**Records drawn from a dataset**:
+++

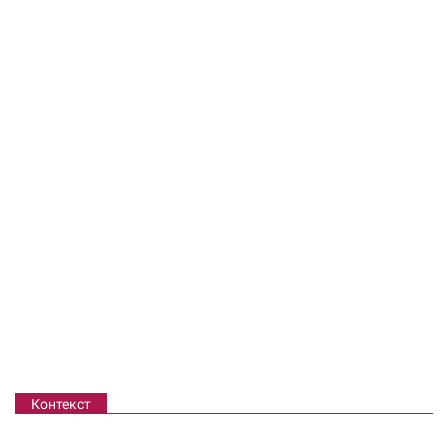
Контекст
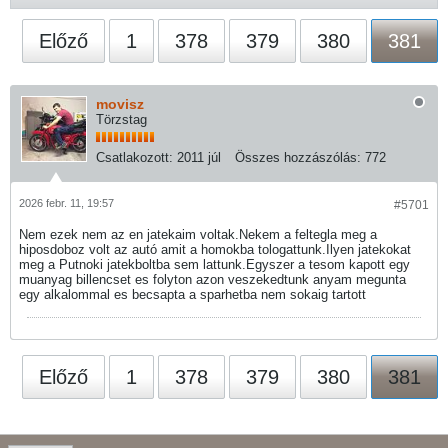
Előző
1
378
379
380
381
movisz
Törzstag
Csatlakozott:
2011 júl
Összes hozzászólás:
772
2026 febr. 11, 19:57
#5701
Nem ezek nem az en jatekaim voltak.Nekem a feltegla meg a
hiposdoboz volt az autó amit a homokba tologattunk.Ilyen jatekokat
meg a Putnoki jatekboltba sem lattunk.Egyszer a tesom kapott egy
muanyag billencset es folyton azon veszekedtunk anyam megunta
egy alkalommal es becsapta a sparhetba nem sokaig tartott
Előző
1
378
379
380
381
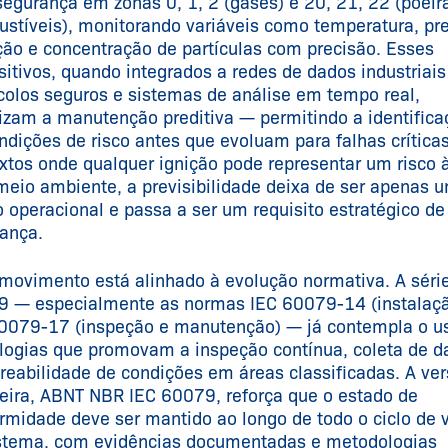
egurança em zonas 0, 1, 2 (gases) e 20, 21, 22 (poeir
stíveis), monitorando variáveis como temperatura, pr
ção e concentração de partículas com precisão. Esses
sitivos, quando integrados a redes de dados industriai
colos seguros e sistemas de análise em tempo real,
lizam a manutenção preditiva — permitindo a identifica
ndições de risco antes que evoluam para falhas crítica
xtos onde qualquer ignição pode representar um risco 
meio ambiente, a previsibilidade deixa de ser apenas 
 operacional e passa a ser um requisito estratégico de
ança.
movimento está alinhado à evolução normativa. A séri
 — especialmente as normas IEC 60079-14 (instalaçã
0079-17 (inspeção e manutenção) — já contempla o u
logias que promovam a inspeção contínua, coleta de d
treabilidade de condições em áreas classificadas. A ve
leira, ABNT NBR IEC 60079, reforça que o estado de
rmidade deve ser mantido ao longo de todo o ciclo de 
stema, com evidências documentadas e metodologias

+++

**EXERCISE GOAL**: Where a line of the entries contains the word "risco", copy that line.

**TASK RESULT**:
ndições de risco antes que evoluam para falhas crítica
xtos onde qualquer ignição pode representar um risco 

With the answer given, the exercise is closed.